Cohetes y música de marimba embellecieron en la Utec celebración del Día de la Cruz 

Cada año la celebración de ese rito ancestral es impulsada por la unidad de cultura de la casa de estudios universitarios, en la que uno de los patios del Museo Universitario de Antropología se vuelve punto de encuentro para empleados de la institución e invitados especiales.

Texto: Esmeralda Mendoza
Fotos: Marvin Represa
La Palabra Universitaria

Cohetes, música de marimba y la repartición de horchata y marquesote fueron los elementos que embellecieron el ritual histórico-cultural de la colocación de la cruz de árbol de jiote, en uno de los patios principales del Museo Universitario de Antropología (MUA), de la Universidad Tecnológica de El Salvador (Utec), actividad que se ha vuelto costumbre cada tres de mayo.

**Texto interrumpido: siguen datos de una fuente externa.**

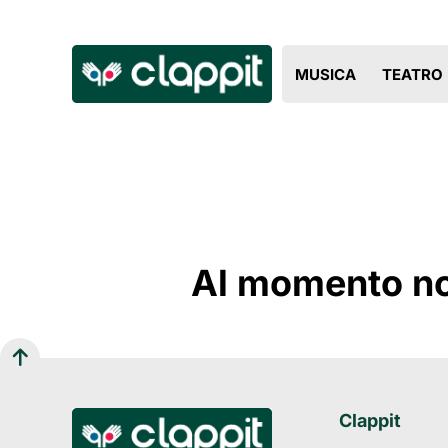
MUSICA
TEATRO
Al momento non
Clappit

Mangos, naranjas, melones, sandías, papayas, jícama, zapotes, mamey y muchas frutas de temporada fueron las que vistieron de color a la cruz, además de un profundo análisis socio-antropológico que contextualizó el ritual que procede desde la época de los antiguos indígenas de la región, que daban gracias a los dioses por las bondades emanadas de la madre Tierra.

En la actividad, que cada año es impulsada por la unidad de cultura, participaron como invitados especiales académicos, estudiantes y empleados de la institución, quienes además de deleitarse con el sonar de los cohetes, la marimba de madera del municipio de Tepecoyo y el coro universitario, pudieron degustar la horchata artesanal y las frutas que fueron colocadas al pie de la adornada y colorida cruz.

En su análisis histórico-religioso, el sacerdote Reinaldo Rivas apuntó que el simbolismo de la cruz y su relación con el pasado indígena y el sincretismo es desarrollado por la fusión de diferentes culturas como la indígena y la cristiana.

“Celebrar el Día de la Cruz es recordar la relación armónica entre el hombre y la naturaleza, el cómo fuimos creados en armonía con la naturaleza para comer del fruto de la tierra y alimentarnos de lo que la naturaleza nos provee y para mejor ejemplo, la cruz se forma de árbol de jiote y se decora con frutas”, agregó el líder espiritual.

Apuntó que la antropología explica que el jiote es el primer árbol que retoña, aunque se corte es el primero en renovar sus ramas, su desnudes es signo de vida y su vida es también regeneración, “nuestros antepasados lo significaron con el impulso de vida y fertilidad de la madre Tierra, la tradición que los incas llaman la Pacha Mamá”.

Por su parte el director de cultura de la casa de estudios superiores, Ramón Rivas, brindó una reseña histórica desde una perspectiva de historia antropológica. “La Cruz fue introducida por Santa Elena 200 años después de Cristo, ella trajo de Jerusalén un pedazo de la cruz de Cristo y dejó una parte en Constantinopla y otra la llevaron para Roma; desde ahí simbolizó la muerte y resurrección de Jesús y, por otra parte, los pueblos prehispánicos con esa idea de rendir tributo a los primeros frutos de la madre Tierra”.

Rivas destacó la importancia que tiene para los salvadoreños y para la cultura misma la celebración del Día de la Cruz, que se conmemora cada tres de mayo en muchos países de la región.

Según la creencia el ritual de adorar la cruz, que se decora con frutas de temporada, se hace en cada casa y la dinámica pasa por visitar a los vecinos, arrodillarse frente a la cruz y persignarse como referencia a la tradición católica, al mismo tiempo que se toma un fruto de los que adornan la misma.